By Paul Homewood
Following on my post on Northern Powerhomes, it is time to nail the lie that heat pumps are cheaper to run than gas boilers.
A typical detached house with gas central heating would use about 11,000 KWh for heat, and a further 4000 KWh for hot water, according to the Greenmatch website. This is consistent with what I use.
Based on the prices I pay, below, my gas bill should be £370pa. plus £68pa for standing charge. (Currently we have a gas hob, so would still need a gas supply)
According to the Committee on Climate Change’s Sixth Carbon Budget, the average efficiency of air source heat pumps is 300%. (Ground source are slightly more efficient, but are much more costly to install):
An efficiency rating of 300% means that you get 3 KWh of heat for every 1 KWh of electricity input. (See here). The CCC assume by the way that houses are well insulated, as the efficiency rating will be much less otherwise).

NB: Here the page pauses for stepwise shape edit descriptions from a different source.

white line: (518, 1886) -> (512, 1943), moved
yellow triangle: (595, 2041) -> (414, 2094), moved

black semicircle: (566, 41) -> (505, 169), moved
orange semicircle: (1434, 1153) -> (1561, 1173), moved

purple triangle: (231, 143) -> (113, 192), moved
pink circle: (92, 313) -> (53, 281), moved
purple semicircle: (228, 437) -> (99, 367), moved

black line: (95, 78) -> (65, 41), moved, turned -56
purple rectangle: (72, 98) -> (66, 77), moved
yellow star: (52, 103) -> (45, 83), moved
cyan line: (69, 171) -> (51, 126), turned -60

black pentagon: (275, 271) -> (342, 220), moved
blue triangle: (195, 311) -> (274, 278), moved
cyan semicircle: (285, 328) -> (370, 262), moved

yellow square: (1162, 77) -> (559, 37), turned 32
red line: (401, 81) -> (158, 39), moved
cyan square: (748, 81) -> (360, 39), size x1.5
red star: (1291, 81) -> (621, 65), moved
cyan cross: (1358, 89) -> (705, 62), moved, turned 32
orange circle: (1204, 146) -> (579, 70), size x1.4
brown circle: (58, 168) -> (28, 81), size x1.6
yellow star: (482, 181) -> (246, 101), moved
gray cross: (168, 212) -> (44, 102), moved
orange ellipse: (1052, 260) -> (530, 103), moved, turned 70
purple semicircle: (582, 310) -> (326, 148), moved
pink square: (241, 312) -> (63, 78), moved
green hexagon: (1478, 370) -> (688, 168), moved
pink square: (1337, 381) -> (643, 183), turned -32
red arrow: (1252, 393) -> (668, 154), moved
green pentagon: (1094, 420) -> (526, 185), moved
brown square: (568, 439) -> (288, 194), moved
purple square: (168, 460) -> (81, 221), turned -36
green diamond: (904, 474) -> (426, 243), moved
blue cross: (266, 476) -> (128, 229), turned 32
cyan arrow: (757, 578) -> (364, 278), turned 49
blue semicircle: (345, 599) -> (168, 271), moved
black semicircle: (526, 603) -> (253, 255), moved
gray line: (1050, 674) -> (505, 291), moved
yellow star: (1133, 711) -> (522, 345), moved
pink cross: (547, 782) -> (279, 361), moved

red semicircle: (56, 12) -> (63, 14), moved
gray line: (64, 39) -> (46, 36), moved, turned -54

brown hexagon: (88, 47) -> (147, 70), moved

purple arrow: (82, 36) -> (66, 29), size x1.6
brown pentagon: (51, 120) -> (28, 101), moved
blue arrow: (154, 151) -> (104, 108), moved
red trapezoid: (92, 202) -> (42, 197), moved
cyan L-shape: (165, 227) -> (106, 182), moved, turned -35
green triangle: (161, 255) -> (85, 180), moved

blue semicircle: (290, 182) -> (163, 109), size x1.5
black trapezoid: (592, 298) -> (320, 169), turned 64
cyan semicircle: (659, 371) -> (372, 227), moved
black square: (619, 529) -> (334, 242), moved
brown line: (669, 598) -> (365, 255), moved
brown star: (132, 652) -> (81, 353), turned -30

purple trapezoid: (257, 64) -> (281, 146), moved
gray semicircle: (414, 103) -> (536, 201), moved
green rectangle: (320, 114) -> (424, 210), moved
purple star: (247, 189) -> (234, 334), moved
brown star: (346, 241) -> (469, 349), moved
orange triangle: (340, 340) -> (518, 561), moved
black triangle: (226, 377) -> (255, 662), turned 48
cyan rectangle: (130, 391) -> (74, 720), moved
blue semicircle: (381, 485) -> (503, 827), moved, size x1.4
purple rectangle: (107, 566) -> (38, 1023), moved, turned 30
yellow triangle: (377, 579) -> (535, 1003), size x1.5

Gas boilers are assumed to run at 87% efficiency, so 11,000 KWh of gas produces 9570 KWh of heat. At 300% efficiency, we would therefore need 3190 KWh of electricity.
As electricity costs me 14.49p per KWh, the annual cost would be £462, compared to my gas bill of £271 (excl hot water).
That still leaves the thorny question of hot water. Heat pumps cannot normally raise water temperatures to the level of 60C required to kill legionnaires bacteria. The easiest solution is to install a separate electric water heater, but this would obviously cost more to run than gas.
Alternatively, there are ways to top up the heat provided by a heat pump, known as “hybrid heat pumps”, which would add to the cost of installation. If the hybrid is powered by electricity, we again hit extra running costs. The CCC’s preferred option is to use hydrogen once gas is phased out, but this too is considerably more expensive than natural gas.
Either way, we can expect to see our energy bills rising by at least £300 pa, if heat pumps are installed.